● Given entries
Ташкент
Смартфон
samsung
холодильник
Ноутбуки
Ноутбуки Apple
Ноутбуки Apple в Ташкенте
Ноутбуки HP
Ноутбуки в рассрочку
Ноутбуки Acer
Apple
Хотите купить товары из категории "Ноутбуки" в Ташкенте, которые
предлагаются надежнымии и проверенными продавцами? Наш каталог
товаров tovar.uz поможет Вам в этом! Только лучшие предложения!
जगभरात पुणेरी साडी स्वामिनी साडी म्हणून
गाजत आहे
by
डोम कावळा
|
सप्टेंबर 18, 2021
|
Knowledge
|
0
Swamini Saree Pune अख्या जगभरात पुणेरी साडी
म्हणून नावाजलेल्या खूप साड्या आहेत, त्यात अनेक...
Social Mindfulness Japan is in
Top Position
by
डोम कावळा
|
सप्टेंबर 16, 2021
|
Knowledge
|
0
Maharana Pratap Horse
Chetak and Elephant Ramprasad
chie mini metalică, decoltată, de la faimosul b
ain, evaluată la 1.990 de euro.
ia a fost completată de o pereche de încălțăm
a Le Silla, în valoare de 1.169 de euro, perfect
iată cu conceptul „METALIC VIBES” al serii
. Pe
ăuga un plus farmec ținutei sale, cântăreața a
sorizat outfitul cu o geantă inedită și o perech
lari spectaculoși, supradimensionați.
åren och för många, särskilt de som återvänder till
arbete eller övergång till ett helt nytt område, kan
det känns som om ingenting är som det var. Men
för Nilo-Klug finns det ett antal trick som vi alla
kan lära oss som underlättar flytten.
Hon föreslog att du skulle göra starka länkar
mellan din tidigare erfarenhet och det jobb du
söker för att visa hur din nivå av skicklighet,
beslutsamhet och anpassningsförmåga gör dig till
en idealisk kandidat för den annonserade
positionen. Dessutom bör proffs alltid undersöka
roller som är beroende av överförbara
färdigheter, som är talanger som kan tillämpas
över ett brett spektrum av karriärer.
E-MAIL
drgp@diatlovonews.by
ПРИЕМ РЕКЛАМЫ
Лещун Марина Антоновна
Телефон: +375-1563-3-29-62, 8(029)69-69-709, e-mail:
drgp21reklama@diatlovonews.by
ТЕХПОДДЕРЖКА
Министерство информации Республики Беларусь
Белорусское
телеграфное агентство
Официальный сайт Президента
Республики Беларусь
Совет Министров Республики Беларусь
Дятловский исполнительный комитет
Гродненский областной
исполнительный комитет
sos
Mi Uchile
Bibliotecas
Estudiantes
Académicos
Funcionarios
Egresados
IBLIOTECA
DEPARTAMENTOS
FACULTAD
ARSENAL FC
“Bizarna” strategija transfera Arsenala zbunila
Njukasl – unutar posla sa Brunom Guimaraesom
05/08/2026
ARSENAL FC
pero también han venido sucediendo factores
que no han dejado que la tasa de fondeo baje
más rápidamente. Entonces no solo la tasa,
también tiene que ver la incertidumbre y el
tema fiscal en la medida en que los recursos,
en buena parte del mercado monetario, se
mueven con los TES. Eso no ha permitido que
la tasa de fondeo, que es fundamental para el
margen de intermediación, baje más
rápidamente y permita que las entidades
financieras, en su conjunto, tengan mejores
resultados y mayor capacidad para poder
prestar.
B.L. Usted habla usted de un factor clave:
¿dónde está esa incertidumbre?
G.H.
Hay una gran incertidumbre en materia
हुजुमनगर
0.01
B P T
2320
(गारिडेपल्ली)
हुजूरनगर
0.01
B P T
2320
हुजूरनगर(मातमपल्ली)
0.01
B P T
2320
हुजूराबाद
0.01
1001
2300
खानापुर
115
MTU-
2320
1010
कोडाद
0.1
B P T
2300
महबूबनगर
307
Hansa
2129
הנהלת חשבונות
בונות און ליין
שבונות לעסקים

● Task details
Please reproduce all of the material exactly.

● Response to the task
Ташкент
Смартфон
samsung
холодильник
Ноутбуки
Ноутбуки Apple
Ноутбуки Apple в Ташкенте
Ноутбуки HP
Ноутбуки в рассрочку
Ноутбуки Acer
Apple
Хотите купить товары из категории "Ноутбуки" в Ташкенте, которые
предлагаются надежнымии и проверенными продавцами? Наш каталог
товаров tovar.uz поможет Вам в этом! Только лучшие предложения!
जगभरात पुणेरी साडी स्वामिनी साडी म्हणून
गाजत आहे
by
डोम कावळा
|
सप्टेंबर 18, 2021
|
Knowledge
|
0
Swamini Saree Pune अख्या जगभरात पुणेरी साडी
म्हणून नावाजलेल्या खूप साड्या आहेत, त्यात अनेक...
Social Mindfulness Japan is in
Top Position
by
डोम कावळा
|
सप्टेंबर 16, 2021
|
Knowledge
|
0
Maharana Pratap Horse
Chetak and Elephant Ramprasad
chie mini metalică, decoltată, de la faimosul b
ain, evaluată la 1.990 de euro.
ia a fost completată de o pereche de încălțăm
a Le Silla, în valoare de 1.169 de euro, perfect
iată cu conceptul „METALIC VIBES” al serii
. Pe
ăuga un plus farmec ținutei sale, cântăreața a
sorizat outfitul cu o geantă inedită și o perech
lari spectaculoși, supradimensionați.
åren och för många, särskilt de som återvänder till
arbete eller övergång till ett helt nytt område, kan
det känns som om ingenting är som det var. Men
för Nilo-Klug finns det ett antal trick som vi alla
kan lära oss som underlättar flytten.
Hon föreslog att du skulle göra starka länkar
mellan din tidigare erfarenhet och det jobb du
söker för att visa hur din nivå av skicklighet,
beslutsamhet och anpassningsförmåga gör dig till
en idealisk kandidat för den annonserade
positionen. Dessutom bör proffs alltid undersöka
roller som är beroende av överförbara
färdigheter, som är talanger som kan tillämpas
över ett brett spektrum av karriärer.
E-MAIL
drgp@diatlovonews.by
ПРИЕМ РЕКЛАМЫ
Лещун Марина Антоновна
Телефон: +375-1563-3-29-62, 8(029)69-69-709, e-mail:
drgp21reklama@diatlovonews.by
ТЕХПОДДЕРЖКА
Министерство информации Республики Беларусь
Белорусское
телеграфное агентство
Официальный сайт Президента
Республики Беларусь
Совет Министров Республики Беларусь
Дятловский исполнительный комитет
Гродненский областной
исполнительный комитет
sos
Mi Uchile
Bibliotecas
Estudiantes
Académicos
Funcionarios
Egresados
IBLIOTECA
DEPARTAMENTOS
FACULTAD
ARSENAL FC
“Bizarna” strategija transfera Arsenala zbunila
Njukasl – unutar posla sa Brunom Guimaraesom
05/08/2026
ARSENAL FC
pero también han venido sucediendo factores
que no han dejado que la tasa de fondeo baje
más rápidamente. Entonces no solo la tasa,
también tiene que ver la incertidumbre y el
tema fiscal en la medida en que los recursos,
en buena parte del mercado monetario, se
mueven con los TES. Eso no ha permitido que
la tasa de fondeo, que es fundamental para el
margen de intermediación, baje más
rápidamente y permita que las entidades
financieras, en su conjunto, tengan mejores
resultados y mayor capacidad para poder
prestar.
B.L. Usted habla usted de un factor clave:
¿dónde está esa incertidumbre?
G.H.
Hay una gran incertidumbre en materia
हुजुमनगर
0.01
B P T
2320
(गारिडेपल्ली)
हुजूरनगर
0.01
B P T
2320
हुजूरनगर(मातमपल्ली)
0.01
B P T
2320
हुजूराबाद
0.01
1001
2300
खानापुर
115
MTU-
2320
1010
कोडाद
0.1
B P T
2300
महबूबनगर
307
Hansa
2129
הנהלת חשבונות
בונות און ליין
שבונות לעסקים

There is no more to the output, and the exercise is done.